McDonald Denisa Qori, Zampella Casey J, Sariyanidi Evangelos, Manakiwala Aashvi, DeJardin Ellis, Herrington John D, Schultz Robert T, Tunç Birkan
Children's Hospital of Philadelphia, Philadelphia, PA, USA.
University of Pennsylvania, Philadelphia, PA, USA.
ICMI22 Companion (2022). 2022 Nov;2022:185-195. doi: 10.1145/3536220.3563366. Epub 2022 Nov 7.

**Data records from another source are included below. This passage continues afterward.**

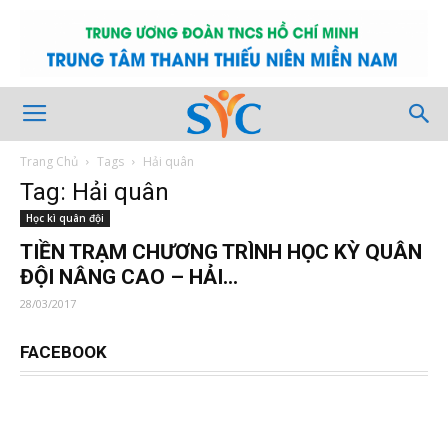
Trang Chủ
Tags
Hải quân
Tag: Hải quân
Học kì quân đội
TIỀN TRẠM CHƯƠNG TRÌNH HỌC KỲ QUÂN
ĐỘI NÂNG CAO – HẢI...
28/03/2017
FACEBOOK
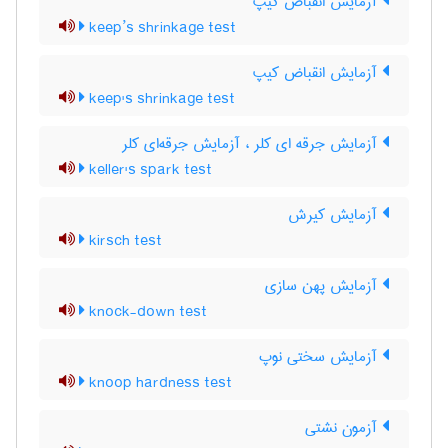
آزمایش انقباض کیپ
keep’s shrinkage test
آزمایش انقباض کیپ
keep's shrinkage test
آزمایش جرقه ای کلر ، آزمایش جرقه‌ای کلر
keller's spark test
آزمایش کیرش
kirsch test
آزمایش پهن سازی
knock-down test
آزمایش سختی نوپ
knoop hardness test
آزمون نشتی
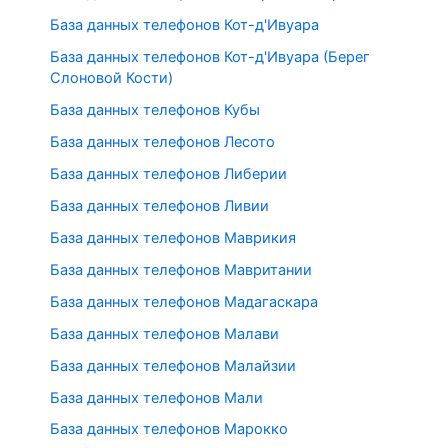
База данных телефонов Кот-д'Ивуара
База данных телефонов Кот-д'Ивуара (Берег
Слоновой Кости)
База данных телефонов Кубы
База данных телефонов Лесото
База данных телефонов Либерии
База данных телефонов Ливии
База данных телефонов Маврикия
База данных телефонов Мавритании
База данных телефонов Мадагаскара
База данных телефонов Малави
База данных телефонов Малайзии
База данных телефонов Мали
База данных телефонов Марокко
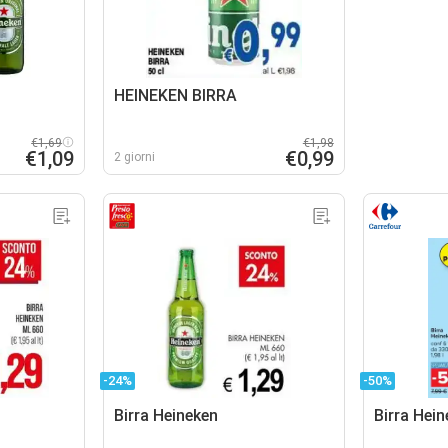
HEINEKEN BIRRA
€1,69
€1,98
€1,09
€0,99
2 giorni
-24%
-50%
Birra Heineken
Birra Hei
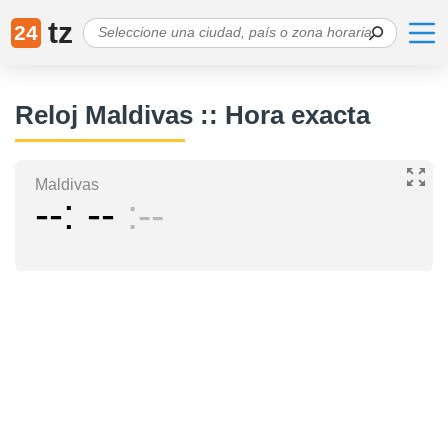
tz
24
Reloj Maldivas :: Hora exacta
Maldivas
--
--
--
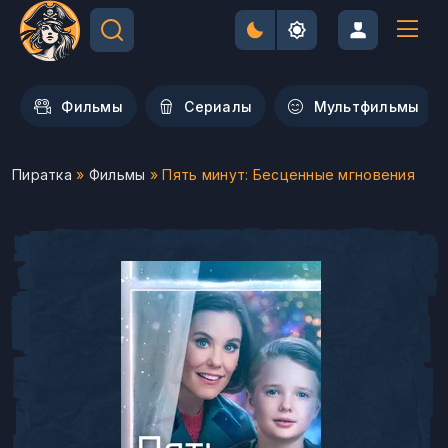
Фильмы
Сериалы
Мультфильмы
Пиратка
»
Фильмы
» Пять минут: Бесценные мгновения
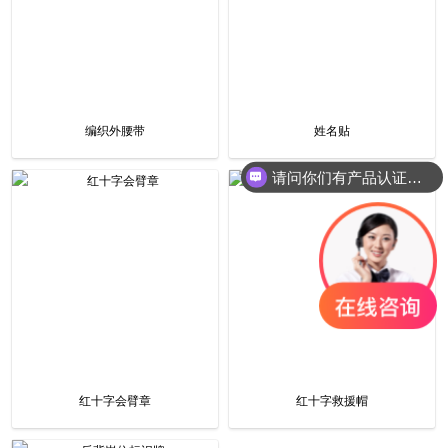
编织外腰带
姓名贴
请问你们有产品认证吗？
红十字会臂章
红十字救援帽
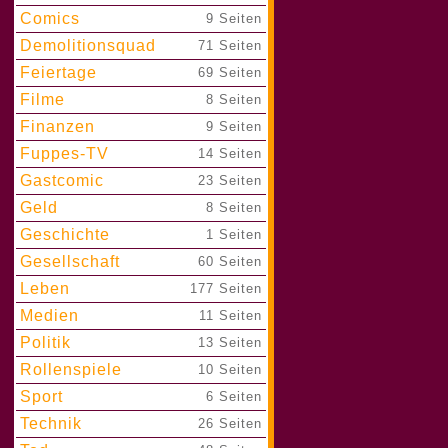
Comics
|
9 Seiten
Demolitionsquad
|
71 Seiten
Feiertage
|
69 Seiten
Filme
|
8 Seiten
Finanzen
|
9 Seiten
Fuppes-TV
|
14 Seiten
Gastcomic
|
23 Seiten
Geld
|
8 Seiten
Geschichte
|
1 Seiten
Gesellschaft
|
60 Seiten
Leben
|
177 Seiten
Medien
|
11 Seiten
Politik
|
13 Seiten
Rollenspiele
|
10 Seiten
Sport
|
6 Seiten
Technik
|
26 Seiten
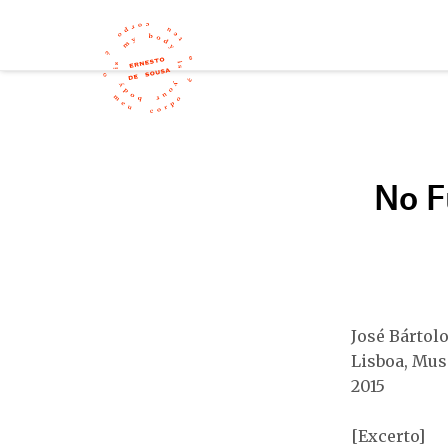
No F
José Bártol
Lisboa, Mus
2015
[Excerto]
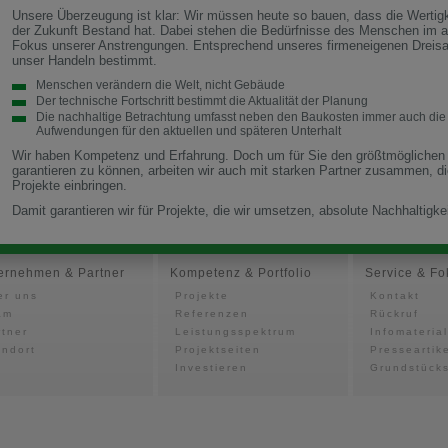
Unsere Überzeugung ist klar: Wir müssen heute so bauen, dass die Wertigk
der Zukunft Bestand hat. Dabei stehen die Bedürfnisse des Menschen im a
Fokus unserer Anstrengungen. Entsprechend unseres firmeneigenen Dreisa
unser Handeln bestimmt.
Menschen verändern die Welt, nicht Gebäude
Der technische Fortschritt bestimmt die Aktualität der Planung
Die nachhaltige Betrachtung umfasst neben den Baukosten immer auch die
Aufwendungen für den aktuellen und späteren Unterhalt
Wir haben Kompetenz und Erfahrung. Doch um für Sie den größtmöglichen 
garantieren zu können, arbeiten wir auch mit starken Partner zusammen, die
Projekte einbringen.
Damit garantieren wir für Projekte, die wir umsetzen, absolute Nachhaltigkei
ernehmen & Partner
Kompetenz & Portfolio
Service & Fo
er uns
Projekte
Kontakt
am
Referenzen
Rückruf
rtner
Leistungsspektrum
Infomaterial
andort
Projektseiten
Presseartik
Investieren
Grundstück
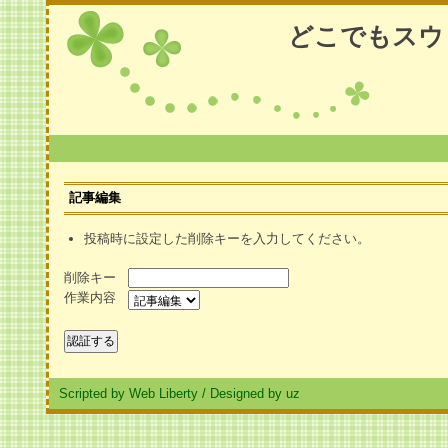
どこでもスウ
記事編集
投稿時に設定した削除キーを入力してください。
削除キー
作業内容
Scripted by Web Liberty
/
Designed by uz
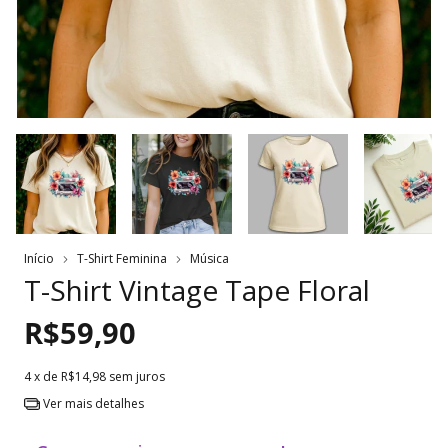
Início
T-Shirt Feminina
Música
T-Shirt Vintage Tape Floral
R$59,90
4
x de
R$14,98
sem juros
Ver mais detalhes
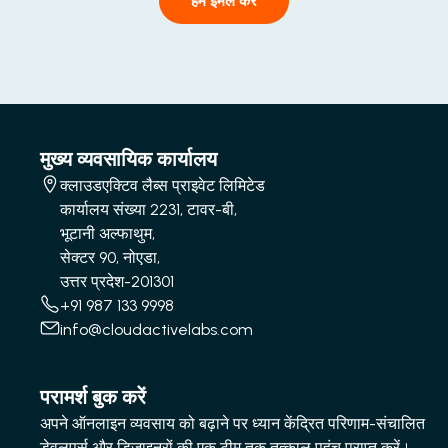
हमें ईमेल करें
मुख्य व्यवसायिक कार्यालय
क्लाउडएक्टिव लैब्स प्राइवेट लिमिटेड
कार्यालय संख्या 2231, टावर-बी,
भूटानी अल्फाथुम,
सेक्टर 90, नोएडा,
उत्तर प्रदेश-201301
+91 987 133 9998
info@cloudactivelabs.com
परामर्श बुक करें
अपने ऑनलाइन व्यवसाय को बढ़ाने पर ध्यान केंद्रित परिणाम-संचालित
डेवलपर्स और डिजाइनरों की एक टीम तक तत्काल पहुंच प्राप्त करें।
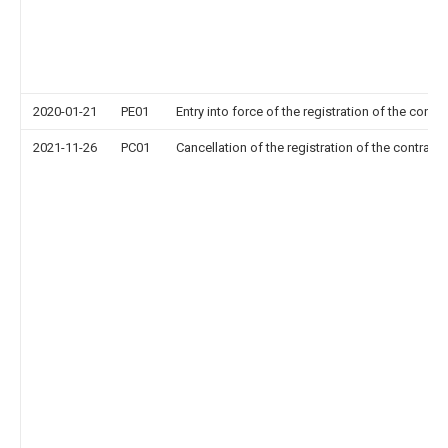
2020-01-21
PE01
Entry into force of the registration of the contr
2021-11-26
PC01
Cancellation of the registration of the contract 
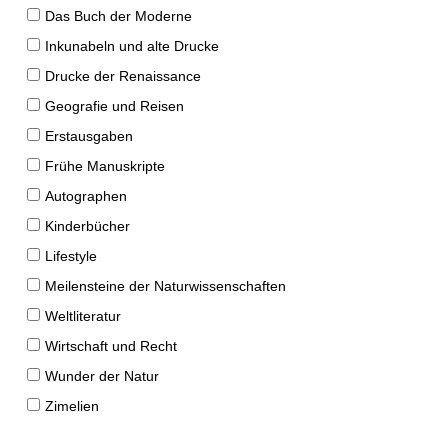
Das Buch der Moderne
Inkunabeln und alte Drucke
Drucke der Renaissance
Geografie und Reisen
Erstausgaben
Frühe Manuskripte
Autographen
Kinderbücher
Lifestyle
Meilensteine der Naturwissenschaften
Weltliteratur
Wirtschaft und Recht
Wunder der Natur
Zimelien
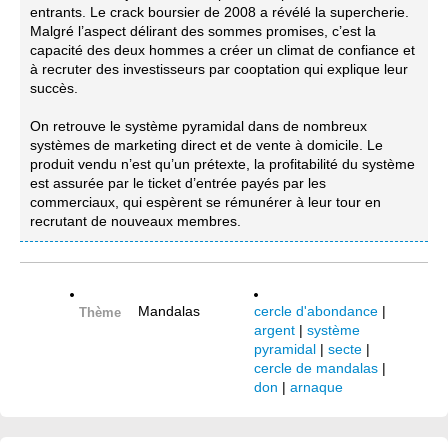
entrants. Le crack boursier de 2008 a révélé la supercherie.
Malgré l’aspect délirant des sommes promises, c’est la
capacité des deux hommes a créer un climat de confiance et
à recruter des investisseurs par cooptation qui explique leur
succès.
On retrouve le système pyramidal dans de nombreux
systèmes de marketing direct et de vente à domicile. Le
produit vendu n’est qu’un prétexte, la profitabilité du système
est assurée par le ticket d’entrée payés par les
commerciaux, qui espèrent se rémunérer à leur tour en
recrutant de nouveaux membres.
Mandalas
cercle d'abondance
|
Thème
argent
|
système
pyramidal
|
secte
|
cercle de mandalas
|
don
|
arnaque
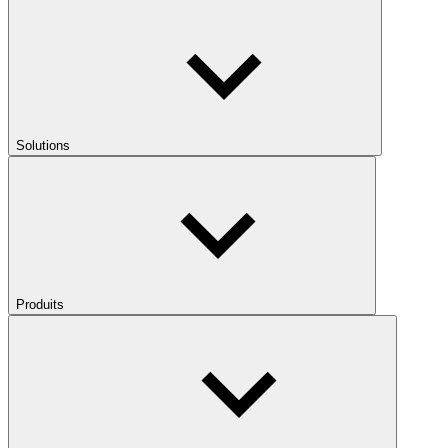
Solutions
Produits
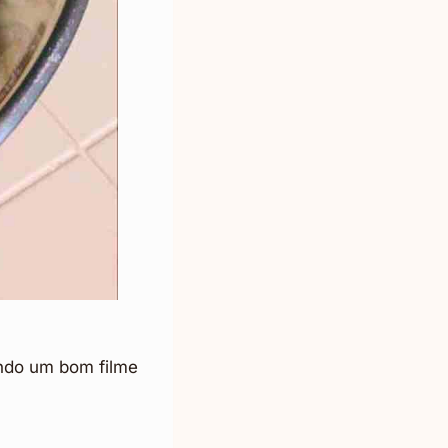
tindo um bom filme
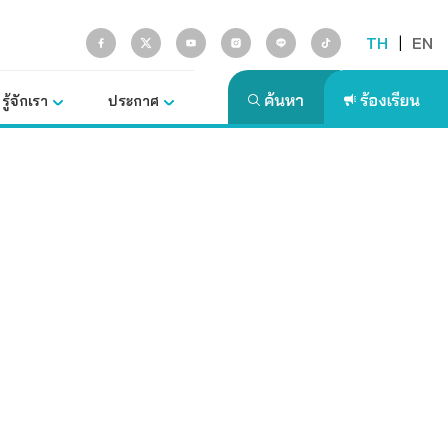
TH
|
EN
รู้จักเรา
ประกาศ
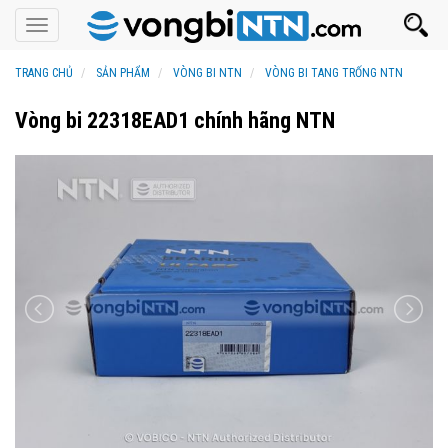
Toggle
navigation
TRANG CHỦ
SẢN PHẨM
VÒNG BI NTN
VÒNG BI TANG TRỐNG NTN
Vòng bi 22318EAD1 chính hãng NTN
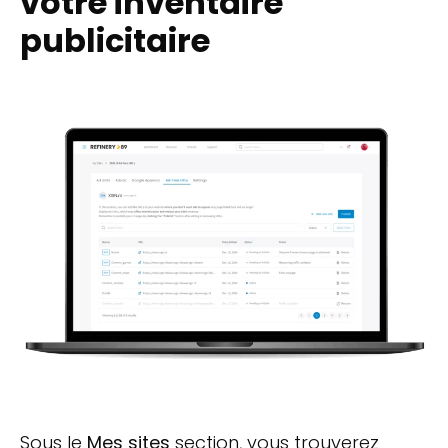
votre inventaire
publicitaire
Sous le
Mes sites
section, vous trouverez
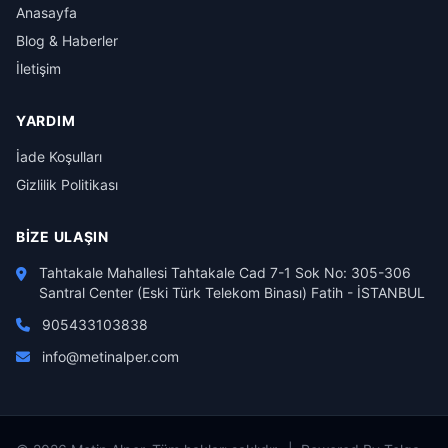
Anasayfa
Blog & Haberler
İletişim
YARDIM
İade Koşulları
Gizlilik Politikası
BIZE ULAŞIN
Tahtakale Mahallesi Tahtakale Cad 7-1 Sok No: 305-306
Santral Center (Eski Türk Telekom Binası) Fatih - İSTANBUL
905433103838
info@metinalper.com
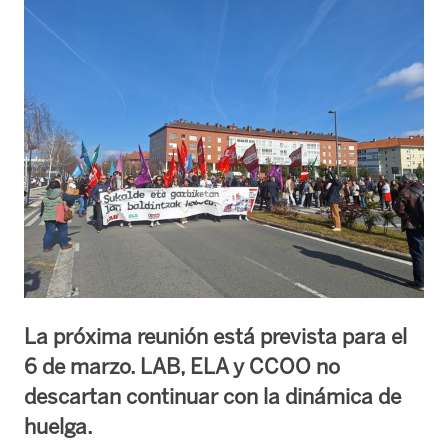
La próxima reunión está prevista para el
6 de marzo. LAB, ELA y CCOO no
descartan continuar con la dinámica de
huelga.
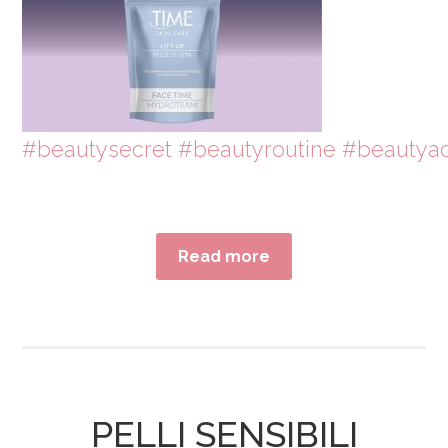
#beautysecret
#beautyroutine
#beautyad
Read more
PELLI SENSIBILI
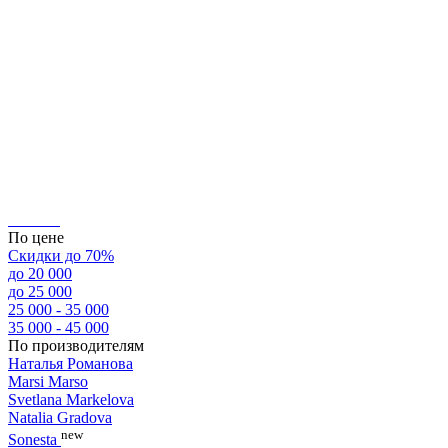
По цене
Скидки до 70%
до 20 000
до 25 000
25 000 - 35 000
35 000 - 45 000
По производителям
Наталья Романова
Marsi Marsо
Svetlana Markelova
Natalia Gradova
new
Sonesta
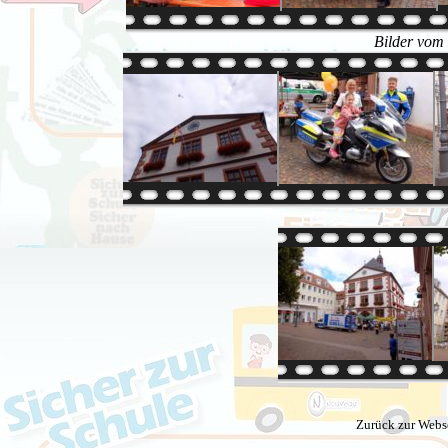
Bilder vom
Zurück zur Webs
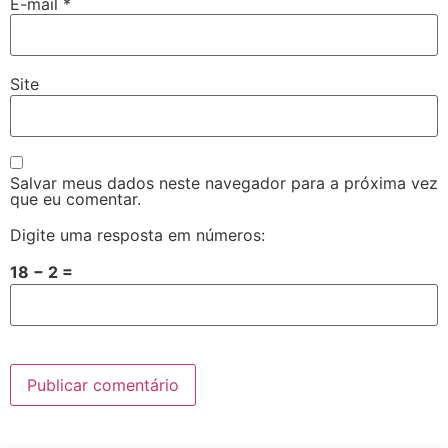
E-mail
*
Site
Salvar meus dados neste navegador para a próxima vez
que eu comentar.
Digite uma resposta em números:
18 − 2 =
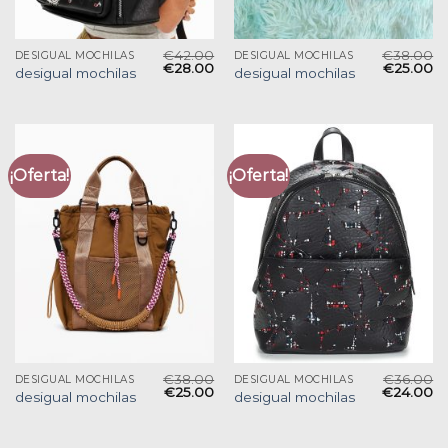
€
42.00
€
38.00
DESIGUAL MOCHILAS
DESIGUAL MOCHILAS
€
28.00
€
25.00
desigual mochilas
desigual mochilas
¡Oferta!
¡Oferta!
€
38.00
€
36.00
DESIGUAL MOCHILAS
DESIGUAL MOCHILAS
€
25.00
€
24.00
desigual mochilas
desigual mochilas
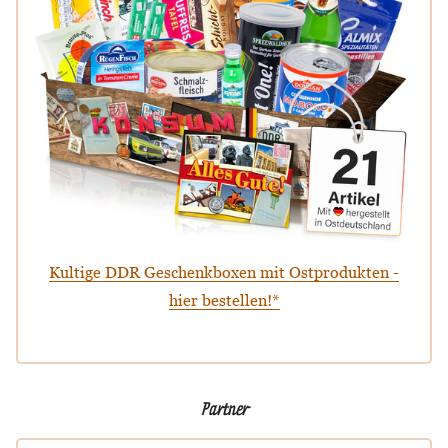
Kultige DDR Geschenkboxen mit Ostprodukten -
hier bestellen!*
Partner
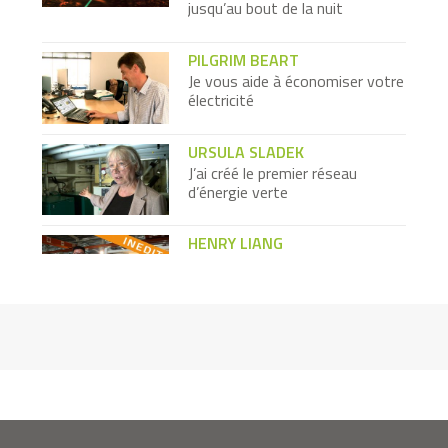
jusqu’au bout de la nuit
PILGRIM BEART
Je vous aide à économiser votre
électricité
URSULA SLADEK
J’ai créé le premier réseau
d’énergie verte
HENRY LIANG
Je fabrique du papier en pierre
BETHELEM TILAHUN
Je marche des kilomètres avec
mes pneus recyclés
François Waendendries -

Advances in computational behavior analysis have the potential to increase our understanding of behavioral patterns and developmental trajectories in neurotypical individuals, as well as in individuals with mental health conditions marked by motor, social, and emotional difficulties. This study focuses on investigating how head movement patterns during face-to-face conversations vary with age from childhood through adulthood. We rely on computer vision techniques due to their suitability for analysis of social behaviors in naturalistic settings, since video data capture can be unobtrusively embedded within conversations between two social partners. The methods in this work include unsupervised learning for movement pattern clustering, and supervised classification and regression as a function of age. The results demonstrate that 3-minute video recordings of head movements during conversations show patterns that distinguish between participants that are younger vs. older than 12 years with 78% accuracy. Additionally, we extract relevant patterns of head movement upon which the age distinction was determined by our models.
计算行为分析的进展有可能增进我们对神经典型个体以及存在运动、社交和情感困难的心理健康状况个体的行为模式和发展轨迹的理解。本研究聚焦于调查从童年到成年期间,面对面交谈时头部运动模式如何随年龄变化。我们依赖计算机视觉技术,因为它们适用于分析自然场景中的社交行为,视频数据采集可以不引人注意地嵌入两个社交伙伴之间的对话中。这项工作中的方法包括用于运动模式聚类的无监督学习,以及作为年龄函数的监督分类和回归。结果表明,对话期间头部运动的3分钟视频记录显示出的模式能够以78%的准确率区分12岁以上和以下的参与者。此外,我们提取了相关的头部运动模式,我们的模型就是基于这些模式来确定年龄差异的。